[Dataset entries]
◆ ◆ ◆ ◆

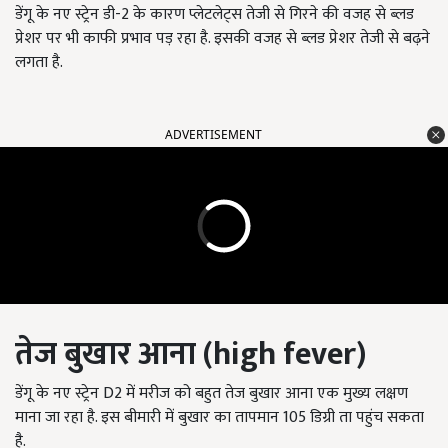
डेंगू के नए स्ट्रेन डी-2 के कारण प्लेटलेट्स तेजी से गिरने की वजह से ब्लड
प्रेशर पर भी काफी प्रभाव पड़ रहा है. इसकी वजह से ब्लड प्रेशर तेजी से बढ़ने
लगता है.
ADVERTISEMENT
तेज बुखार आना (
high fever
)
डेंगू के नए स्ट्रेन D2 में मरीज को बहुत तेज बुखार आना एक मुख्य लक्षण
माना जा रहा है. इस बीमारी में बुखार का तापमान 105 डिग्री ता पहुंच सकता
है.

◆ ◆ ◆ ◆

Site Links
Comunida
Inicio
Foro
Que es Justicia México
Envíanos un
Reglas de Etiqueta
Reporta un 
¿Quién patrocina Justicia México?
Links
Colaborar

◆ ◆ ◆ ◆

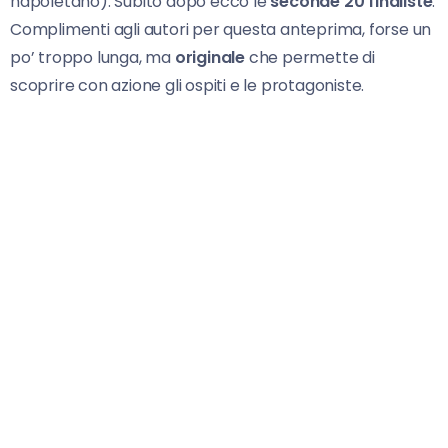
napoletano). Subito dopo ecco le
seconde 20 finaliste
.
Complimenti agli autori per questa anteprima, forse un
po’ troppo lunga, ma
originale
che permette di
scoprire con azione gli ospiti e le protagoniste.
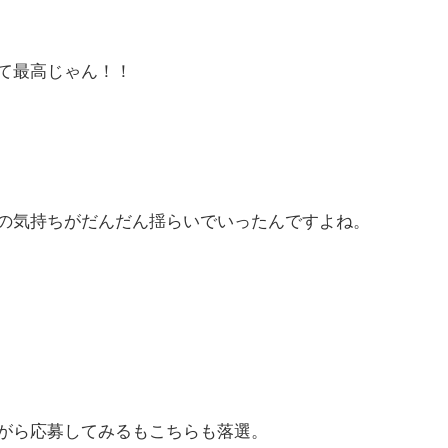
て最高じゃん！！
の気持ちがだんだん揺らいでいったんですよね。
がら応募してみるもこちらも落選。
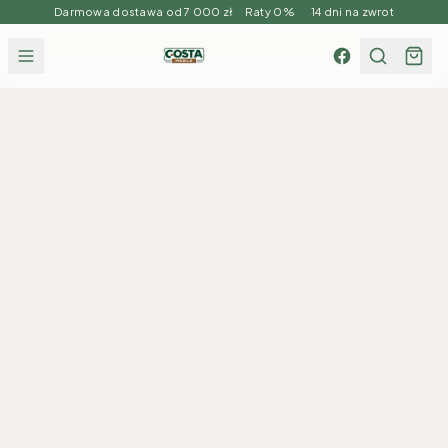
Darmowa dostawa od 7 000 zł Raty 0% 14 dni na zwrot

◆ ◆ ◆ ◆

In the entries above, which lines run from the one with "po’ troppo lunga, ma" up to and including the one with "Darmowa dostawa od"? Write them out exactly, without the pictures.

po’ troppo lunga, ma
originale
che permette di
scoprire con azione gli ospiti e le protagoniste.
て最高じゃん！！
の気持ちがだんだん揺らいでいったんですよね。
がら応募してみるもこちらも落選。
Darmowa dostawa od 7 000 zł Raty 0% 14 dni na zwrot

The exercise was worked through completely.